Sementara itu, di tempat terpisah, Ketua Satgas Dwelling Time Agung Kuswandono mengatakan hingga kini telah memangkas peraturan terkait perizinan, salah satunya dalam sektor perdagangan. "Dari 32 peraturan mengenai larangan dan pembatasan terkait dengan sejumlah barang impor, 16 aturan sudah dihapus, dilakukan perbaikan atau revisi," kata Agung di gedung BPPT, Jakarta. "Terdapat 12 aturan lagi yang sedang dalam proses penandatanganan."
Menurut Agung, ada empat aturan lain mengenai besi baja, gula, printer foto kopi berwarna, dan garam yang masih memerlukan negosiasi dan hitungan lebih rinci. Langkah Satgas lainnya dalam memperlancar kegiatan di pelabuhan yaitu memindahkan penerapan pelabelan untuk barang impor dari Tempat Penimbunan Sementara (TPS) Tanjung Priok ke Cikarang Dry Port, Bekasi. Kebijakan ini, lanjut dia, telah disosialisasikan melalui media dan dipahami oleh para importir. Dari langkah ini, diperkirakan mengurangi dwelling time 0,5-1,0 hari.
Direktur Utama PT Pelindo II RJ. Lino (Katadata)
Adapun mengenai renacana rekonstuksi jalur rel kereta barang ke pelabuhan, Agung menyatakan pengadaan dan pembayaran lahannya digarap oleh anak perusahaan PT Kereta Api Indonesia (KAI), PT KA Properti Management. Pada Agustus-September, urusan tersebut telah kelar. (Baca pula: Dwelling Time Pelabuhan Lambat, Pelindo II Salahkan Kemenhub).

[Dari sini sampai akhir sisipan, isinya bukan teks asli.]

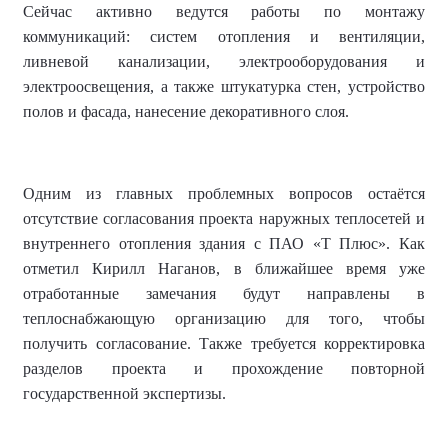
Сейчас активно ведутся работы по монтажу
коммуникаций: систем отопления и вентиляции,
ливневой канализации, электрооборудования и
электроосвещения, а также штукатурка стен, устройство
полов и фасада, нанесение декоративного слоя.
Одним из главных проблемных вопросов остаётся
отсутствие согласования проекта наружных теплосетей и
внутреннего отопления здания с ПАО «Т Плюс». Как
отметил Кирилл Наганов, в ближайшее время уже
отработанные замечания будут направлены в
теплоснабжающую организацию для того, чтобы
получить согласование. Также требуется корректировка
разделов проекта и прохождение повторной
государственной экспертизы.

Pembangunan jalur kereta dari Stasiun Pasoso, Tanjung Priok menuju Stasiun Dermaga 208 dinilai tak ada hambatan. Namun demikian, ujar Agung, masih ada sedikit kendala pada rencana lokasi Stasiun Jakarta International Container Terminal (JICT) karena menumpuknya material milik Direkterot Jenderal Bina Marga. "Saat ini sedang dibangun jalan layang di depan Tanjung Priok, di sana banyak sekali material PT Bina Marga."
Karena itu, PT KAI dan Ditjen Bina Marga sepakat untuk melakukan pergeseran perubahan ramp off yang telah dibangun dalam menyesuaikan pembangunan jalur kereta yang membentang 1,2 kilometer itu. Agung mentargetkan moda transportasi tersebut bisa beroperasi pada akhir Desember nanti.
Asisten Deputi Jasa Kemaritiman Kementerian Koordinator Kemaritiman Okto Irianto menambahkan bahwa jalur kereta dapat memuat hingga 30 kontainer, lebih efisien dibandingkan truk. "Satu truk cuma bisa angkat satu kontainer. Kalau bisa buka jalur kereta langsung ke JICT, sekali kereta jalan bisa membawa 30 kontainer. Nah, sehari bisa ratusan kontainer di bawa ke luar," ungkapnya.